Just a few updates. LetsGoDigital has some very nice pictures of the camera.

Taking pictures at the party yesterday mostly worked fine. I did confuse the power button with the shutter button twice, and sometimes the flash-precharge time seemed overly long; also, the LCD display blanks out for a second while the flash fires. One image was very blurry – I think inadvertently turned the flash off, so the camera shifted to a longer exposure time. The rest were mostly fine, if not too sharp, and a little darker than I normally like. I tried out the movie clip feature but the room was too dark for that.

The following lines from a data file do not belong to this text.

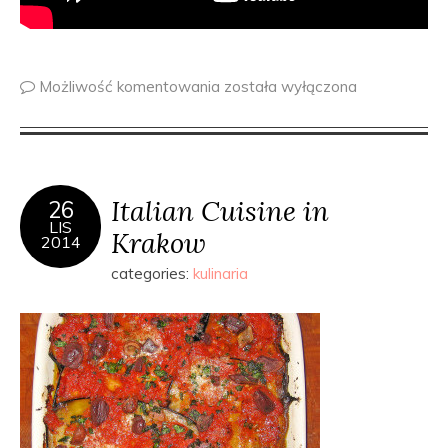
Możliwość komentowania
została wyłączona
Italian Cuisine in
26
LIS
Krakow
2014
categories:
kulinaria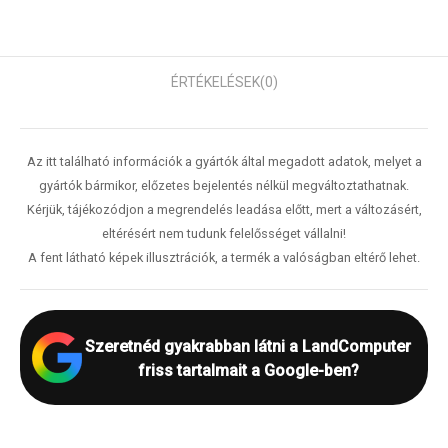
ÉRTÉKELÉSEK
(0)
Az itt található információk a gyártók által megadott adatok, melyet a
gyártók bármikor, előzetes bejelentés nélkül megváltoztathatnak.
Kérjük, tájékozódjon a megrendelés leadása előtt, mert a változásért,
eltérésért nem tudunk felelősséget vállalni!
A fent látható képek illusztrációk, a termék a valóságban eltérő lehet.
Szeretnéd gyakrabban látni a LandComputer
friss tartalmait a Google-ben?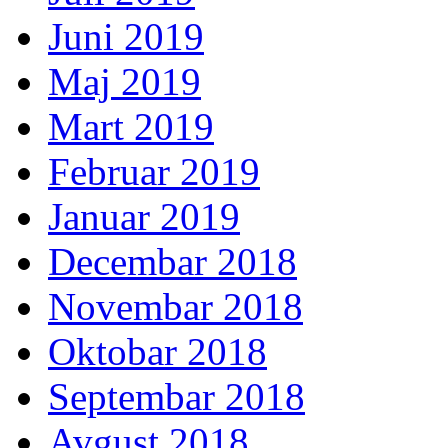
Juni 2019
Maj 2019
Mart 2019
Februar 2019
Januar 2019
Decembar 2018
Novembar 2018
Oktobar 2018
Septembar 2018
Avgust 2018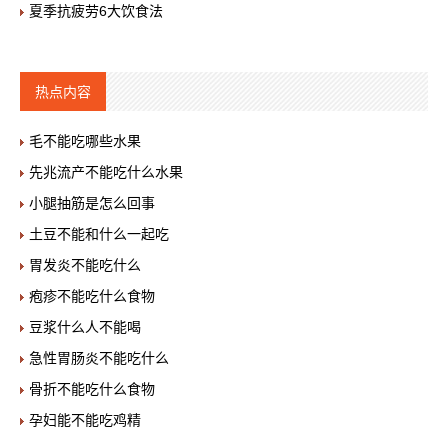
夏季抗疲劳6大饮食法
热点内容
毛不能吃哪些水果
先兆流产不能吃什么水果
小腿抽筋是怎么回事
土豆不能和什么一起吃
胃发炎不能吃什么
疱疹不能吃什么食物
豆浆什么人不能喝
急性胃肠炎不能吃什么
骨折不能吃什么食物
孕妇能不能吃鸡精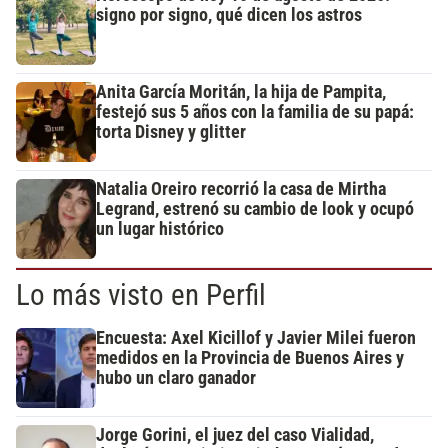
signo por signo, qué dicen los astros
Anita García Moritán, la hija de Pampita,
festejó sus 5 años con la familia de su papá:
torta Disney y glitter
Natalia Oreiro recorrió la casa de Mirtha
Legrand, estrenó su cambio de look y ocupó
un lugar histórico
Lo más visto en Perfil
Encuesta: Axel Kicillof y Javier Milei fueron
medidos en la Provincia de Buenos Aires y
hubo un claro ganador
Jorge Gorini, el juez del caso Vialidad,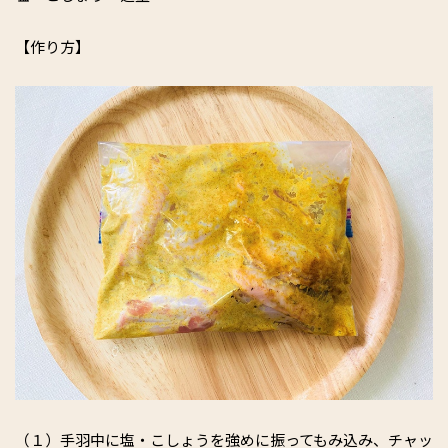
【作り方】
（１）手羽中に塩・こしょうを強めに振ってもみ込み、チャッ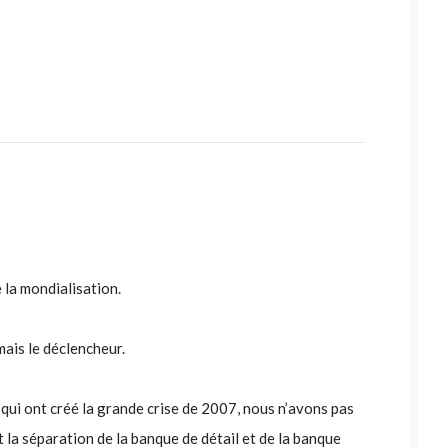
e la mondialisation.
 mais le déclencheur.
 qui ont créé la grande crise de 2007, nous n’avons pas
la séparation de la banque de détail et de la banque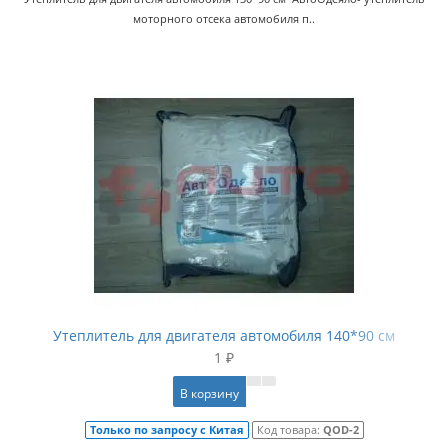
моторного отсека автомобиля п..
Утеплитель для двигателя автомобиля 140*90 см
1 ₽
В корзину
Только по запросу с Китая
Код товара:
QOD-2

I took some pictures under incandescent lights but the auto white balance didn’t work too well.

Afterwards, downloading the pictures to our host’s Windows XP laptop worked fine with no additional installation. Coincidentally, he’d just gotten a Olympus C-4000; it was striking to compare them side-by-side, the Olympus looks big and clunky. At maximum resolution, the Olympus takes a 2288×1712-pixel picture compared to the Optio’s 2048×1536. Other features are roughly equivalent, but the Olympus weighs 400g compared to the Optio’s 115g!

Reading the manual I discovered other goodies. The movie clip mode takes a maximum of about 370 frames (30 secs at 12.33 fps). However, one can divide the frame rate by 2, 5, 10, 20, 50 or 100 to make time-lapse movies; at the last rate, this means 50 minutes are compressed into 30 seconds. This should be fun; I’ll have to find my old pocket tripod for testing this. Images can be cropped to a smaller size inside the camera, copied between the internal memory and the SD card, and b&w, sepia, and colored filters can be applied.

As soon as possible, I plan to buy a spare battery, the AC adapter and a case for the camera; none of these were available at the store when I ordered it, unfortunately.